Throughout the past fortnight or so, people have been plied with reports, surveys and much rhetoric about the progress of the National Action Plan (NAP) but little has been offered to enable them to share the mood of complacency evident in government chambers.
On the anniversary of the massacre at Peshawar’s Army Public School, the government was heavily criticised for its lack of progress on NAP in both houses of parliament. The points made during the debates in the two houses were: NAP had lost direction; the government was not serious about honouring the all-party mandate to fight terror; contrary to the pledge to hang terrorists only ordinary criminals were being executed; and nothing had been done to build a counter-narrative to blunt the terrorists’ appeal to the people.
A demand that was largely supported in both the houses related to the need for holding a proper probe in the APS event and there were also calls for exposing all those responsible for the country’s disintegration in 1971, the Kargil misadventure of 1999 and the killing of Osama bin Laden in Abbottabad.
Two days later, while winding up the National Assembly debate on his ministry’s performance, a debate that was welcome in any case, the interior minister declared that both civil and military elites that had enjoyed power in the past were responsible for creating a huge mess which the existing government was heroically striving to clean up.
The people are perhaps more aware than Chaudhry Nisar Ali of the mess that governments have been making and, therefore, they will be more interested in knowing about the present authority’s steps to remedy the situation. Many past mistakes will be forgiven if they are not repeated over and over again.
The minister did not receive any bouquets when he presented in the National Assembly a report on the implementation of NAP. There was a widely shared feeling of relief that terrorist attacks had shown a marked decrease over the past 12 months. At the same time, it was difficult to conceal disappointment and frustration at the fact that some of the key objectives of NAP, such as madressah reform, development of a narrative to counter the militants’ justification for their terrorist acts, and the creation of a joint intelligence directorate, had yet to be realised.
The interior minister declared that all these issues were being aggressively pursued. However, one did not know how to react to the disclosure that the joint intelligence directorate could not be set up till its own premises had been built!
The attacks on the government’s performance by the opposition obviously need to be taken with a pinch of salt. We may thus look towards independent parties for a non-partisan assessment of NAP’s implementation. Fortunately, one such assessment is available in a ‘Comprehensive Review of the National Action Plan’ issued by the Pak Institute for Peace Studies, a civil society organisation that carries considerable weight in knowledgeable circles.
Quite a few points made in this review merit special attention: a decline in the number of terrorist attacks this year is confirmed by statistics; that there is no direct relation between the decline in the terrorist attacks and the end of the moratorium on carrying out death sentences; there is lack of clarity on dealing with certain armed groups; the sectarian mindset and discriminatory laws keep religious minorities’ fear of persecution alive; and the prime minister’s pledge to end sources of militancy in Punjab remains unrealised.
Perhaps the most significant finding is that military action alone cannot rid the country of the threat posed by the militants.

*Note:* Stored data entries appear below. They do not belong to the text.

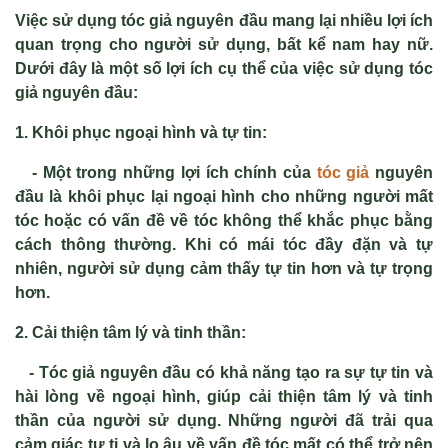
Việc sử dụng tóc giả nguyên đầu mang lại nhiều lợi ích
quan trọng cho người sử dụng, bất kể nam hay nữ.
Dưới đây là một số lợi ích cụ thể của việc sử dụng tóc
giả nguyên đầu:
1. Khôi phục ngoại hình và tự tin:
- Một trong những lợi ích chính của
tóc giả
nguyên
đầu là khôi phục lại ngoại hình cho những người mất
tóc hoặc có vấn đề về tóc không thể khắc phục bằng
cách thông thường. Khi có mái tóc đầy đặn và tự
nhiên, người sử dụng cảm thấy tự tin hơn và tự trọng
hơn.
2. Cải thiện tâm lý và tinh thần:
- Tóc giả nguyên đầu có khả năng tạo ra sự tự tin và
hài lòng về ngoại hình, giúp cải thiện tâm lý và tinh
thần của người sử dụng. Những người đã trải qua
cảm giác tự ti và lo âu về vấn đề tóc mất có thể trở nên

Local observers and foreign analysts (who often have better sources of information than Pakistanis themselves) both agree on the urgency of challenging the militants’ ideology and blunting its appeal to the common Pakistani.
We have been hearing of the state’s counter-narrative for quite sometime without getting any wiser about its contents. Obviously, the government lacks the will to reject the militants’ claim to be fighting for the enforcement of Sharia in the country in accordance with constitutional provisions. The army leadership’s decision to fight extremism in addition to the campaign against terrorism underscores the gravity of the situation. One hopes the message evokes an appropriate response from the government.

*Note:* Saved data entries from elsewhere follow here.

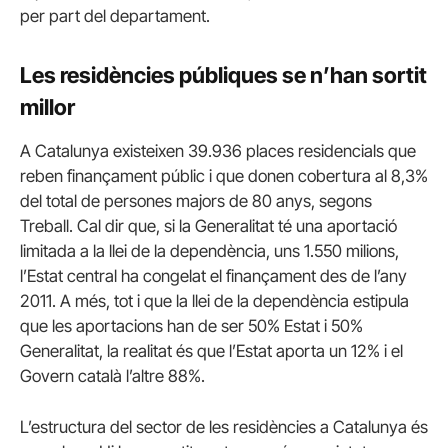
per part del departament.
Les residències públiques se n’han sortit
millor
A Catalunya existeixen 39.936 places residencials que
reben finançament públic i que donen cobertura al 8,3%
del total de persones majors de 80 anys, segons
Treball. Cal dir que, si la Generalitat té una aportació
limitada a la llei de la dependència, uns 1.550 milions,
l’Estat central ha congelat el finançament des de l’any
2011. A més, tot i que la llei de la dependència estipula
que les aportacions han de ser 50% Estat i 50%
Generalitat, la realitat és que l’Estat aporta un 12% i el
Govern català l’altre 88%.
L’estructura del sector de les residències a Catalunya és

It is easy to realise the need for a two-pronged challenge to the militants’ theoretical stand. On the one hand, the state must ensure that no educational institution produces fresh militants. At present, public institutions of education and religious seminaries both are turning out extremists in hordes. The half-hearted attempts to purge the textbooks of matter that sows seeds of militancy and intolerance in the minds of young ones have been foiled by the conservative lobby. If the government cannot ensure a thorough revision of the curricula its rhetoric about fighting extremists will lose all meaning.
On the other hand, there is need to convince the pro-militancy population that the terrorists are raising the standard of Sharia enforcement as a means to gain political ends and that in the process they are distorting the message of Islam. This approach will demand sustained efforts to end the monopoly of conservative clerics on Islam’s interpretation.

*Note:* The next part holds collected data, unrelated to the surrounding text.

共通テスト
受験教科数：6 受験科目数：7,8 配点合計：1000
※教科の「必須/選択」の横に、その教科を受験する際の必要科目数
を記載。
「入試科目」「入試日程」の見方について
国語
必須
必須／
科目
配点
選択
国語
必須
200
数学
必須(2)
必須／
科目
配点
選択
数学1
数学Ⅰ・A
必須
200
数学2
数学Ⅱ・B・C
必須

Unfortunately the government has failed to use its own institutions — from the Council of Islamic Ideology to the judicial academy and departments of Islamiat in colleges and universities — to counter the extremists’ version of religion. A full-blooded programme to rid Islamic thought of the stamp of a certain imperialism, to borrow a phrase from Iqbal, is the minimum requirement of a narrative that could dismantle the militants’ case and secure Pakistan against threats that are becoming more and more ominous.